School of Life Sciences, Shanghai University, Shanghai 200444, China.
Center for Single-Cell Omics, School of Public Health, Shanghai Jiao Tong University School of Medicine, Shanghai, China.
Biomed Res Int. 2022 Dec 28;2022:5297235. doi: 10.1155/2022/5297235. eCollection 2022.
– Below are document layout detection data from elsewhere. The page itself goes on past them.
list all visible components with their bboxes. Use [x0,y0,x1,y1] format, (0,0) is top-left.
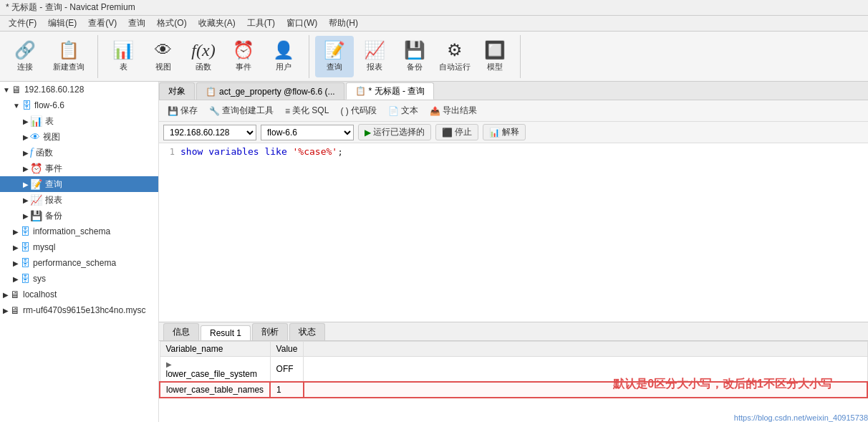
sidebar-query-label: 查询 [45,178,62,191]
query-icon: 📝 [30,178,42,190]
view-icon: 👁 [155,40,172,60]
expand-arrow-icon: ▶ [23,165,29,173]
sidebar-item-mysql[interactable]: ▶ 🗄 mysql [0,239,158,255]
tab-result1[interactable]: Result 1 [201,325,251,340]
tab-profile[interactable]: 剖析 [252,323,288,340]
connect-button[interactable]: 🔗 连接 [6,36,44,77]
beautify-label: 美化 SQL [292,105,329,117]
sidebar-reports-label: 报表 [45,194,62,206]
tab-result1-label: Result 1 [210,328,241,338]
run-label: 运行已选择的 [373,126,425,138]
sidebar-item-reports[interactable]: ▶ 📈 报表 [0,192,158,208]
function-button[interactable]: f(x) 函数 [184,36,223,77]
tab-info[interactable]: 信息 [163,323,199,340]
db-icon: 🗄 [21,100,32,111]
sidebar-item-query[interactable]: ▶ 📝 查询 [0,176,158,192]
expand-arrow-icon: ▶ [23,133,29,141]
explain-button[interactable]: 📊 解释 [483,124,526,140]
autorun-button[interactable]: ⚙ 自动运行 [435,36,474,77]
sidebar-item-sys[interactable]: ▶ 🗄 sys [0,271,158,287]
menu-edit[interactable]: 编辑(E) [42,16,82,31]
menu-format[interactable]: 格式(O) [151,16,192,31]
sql-semicolon: ; [337,146,343,157]
new-query-button[interactable]: 📋 新建查询 [46,36,92,77]
sidebar-item-perf-schema[interactable]: ▶ 🗄 performance_schema [0,255,158,271]
table-icon: 📊 [30,115,42,127]
sidebar-item-localhost[interactable]: ▶ 🖥 localhost [0,287,158,302]
tab-status[interactable]: 状态 [289,323,325,340]
db2-icon: 🗄 [20,226,30,237]
table-icon: 📊 [112,40,134,60]
model-label: 模型 [487,62,503,72]
menu-query[interactable]: 查询 [122,16,151,31]
sidebar-item-tables[interactable]: ▶ 📊 表 [0,113,158,129]
table-header-row: Variable_name Value [160,342,867,357]
sidebar-item-functions[interactable]: ▶ f 函数 [0,145,158,160]
sql-line-1: 1 show variables like '%case%'; [159,146,868,157]
event-button[interactable]: ⏰ 事件 [224,36,263,77]
run-selected-button[interactable]: ▶ 运行已选择的 [358,124,431,140]
save-button[interactable]: 💾 保存 [163,103,202,118]
tab-icon1: 📋 [206,87,216,97]
table-button[interactable]: 📊 表 [104,36,143,77]
model-button[interactable]: 🔲 模型 [476,36,514,77]
annotation-link: https://blog.csdn.net/weixin_40915738 [734,413,868,422]
function-icon: f(x) [191,41,215,60]
sidebar-item-rm[interactable]: ▶ 🖥 rm-uf6470s9615e13hc4no.mysc [0,302,158,318]
tab-act-ge-label: act_ge_property @flow-6.6 (... [219,87,335,97]
backup-button[interactable]: 💾 备份 [395,36,434,77]
sidebar-item-info-schema[interactable]: ▶ 🗄 information_schema [0,224,158,239]
create-tool-button[interactable]: 🔧 查询创建工具 [205,103,278,118]
menu-window[interactable]: 窗口(W) [281,16,323,31]
query-button[interactable]: 📝 查询 [315,36,354,77]
report-icon: 📈 [30,194,42,206]
stop-button[interactable]: ⬛ 停止 [435,124,478,140]
sidebar-item-server1[interactable]: ▼ 🖥 192.168.60.128 [0,82,158,97]
expand-arrow-icon: ▼ [3,86,10,94]
beautify-sql-button[interactable]: ≡ 美化 SQL [281,103,333,118]
menu-tools[interactable]: 工具(T) [241,16,281,31]
save-label: 保存 [180,105,198,117]
export-result-button[interactable]: 📤 导出结果 [425,103,481,118]
menu-file[interactable]: 文件(F) [3,16,42,31]
beautify-icon: ≡ [285,106,290,116]
db4-icon: 🗄 [20,257,30,269]
expand-arrow-icon: ▶ [13,275,19,283]
tab-icon2: 📋 [355,86,366,96]
view-button[interactable]: 👁 视图 [144,36,183,77]
line-number-1: 1 [159,146,180,157]
server-icon: 🖥 [11,84,21,95]
function-label: 函数 [196,62,211,72]
sidebar-item-backup[interactable]: ▶ 💾 备份 [0,208,158,224]
text-icon: 📄 [388,106,399,116]
tab-object[interactable]: 对象 [159,82,195,100]
event-icon: ⏰ [30,163,42,174]
sidebar-item-flow[interactable]: ▼ 🗄 flow-6.6 [0,97,158,113]
database-select[interactable]: flow-6.6 [261,125,354,140]
sidebar-item-views[interactable]: ▶ 👁 视图 [0,129,158,145]
sidebar-backup-label: 备份 [45,210,62,222]
tab-bar: 对象 📋 act_ge_property @flow-6.6 (... 📋 * … [159,82,868,100]
sidebar-item-events[interactable]: ▶ ⏰ 事件 [0,160,158,176]
report-button[interactable]: 📈 报表 [355,36,394,77]
sidebar-rm-label: rm-uf6470s9615e13hc4no.mysc [23,305,145,315]
tab-untitled-query[interactable]: 📋 * 无标题 - 查询 [346,82,435,100]
menu-help[interactable]: 帮助(H) [323,16,364,31]
connection-select[interactable]: 192.168.60.128 [163,125,256,140]
user-button[interactable]: 👤 用户 [264,36,303,77]
tab-act-ge[interactable]: 📋 act_ge_property @flow-6.6 (... [196,82,344,100]
explain-icon: 📊 [489,128,500,138]
cell-value-1: OFF [270,357,304,383]
db5-icon: 🗄 [20,273,30,284]
expand-arrow-icon: ▶ [3,291,9,299]
menu-favorites[interactable]: 收藏夹(A) [193,16,241,31]
col-empty [304,342,867,357]
menu-view[interactable]: 查看(V) [82,16,122,31]
report-label: 报表 [367,62,382,72]
code-block-button[interactable]: ( ) 代码段 [336,103,380,118]
view-label: 视图 [155,62,171,72]
result-table-container: Variable_name Value ▶ lower_case_file_sy… [159,341,868,422]
text-button[interactable]: 📄 文本 [384,103,423,118]
model-icon: 🔲 [484,40,506,60]
sql-editor[interactable]: 1 show variables like '%case%'; [159,143,868,322]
Sarcoma, the second common type of solid tumor in children and adolescents, has a wide variety of subtypes that are often not properly diagnosed at an early stage, leading to late metastases and causing serious loss of life and property to patients and families. It exhibits a high degree of heterogeneity at the cellular, molecular, and epigenetic levels, where DNA methylation has been proposed to play a role in the diagnosis of sarcoma subtypes. Thus, this study is aimed at finding potential biomarkers at the DNA methylation level to distinguish different sarcoma subtypes. A machine learning process was designed to analyse sarcoma samples, each of which was represented by lots of methylation sites. Irrelevant sites were removed using the Boruta method, and remaining sites related to the target variables were kept for further analyses. Afterward, three feature ranking methods (LASSO, LightGBM, and MCFS) were adopted to rank these features, and six classification models were constructed by combining incremental feature selection and two classification algorithms (decision tree and random forest). Among these models, the performance of RF model was higher than that of DT model under all three ranking conditions. The specific expression of genes obtained from the annotation of highly correlated methylation site features, such as PRKAR1B, INPP5A, and GLI3, was proven to be associated with sarcoma by publications. Moreover, the quantitative rules obtained by decision tree algorithm helped us to understand the essential differences between various sarcoma types and classify sarcoma subtypes, providing a new means of clinical identification and determining new therapeutic targets.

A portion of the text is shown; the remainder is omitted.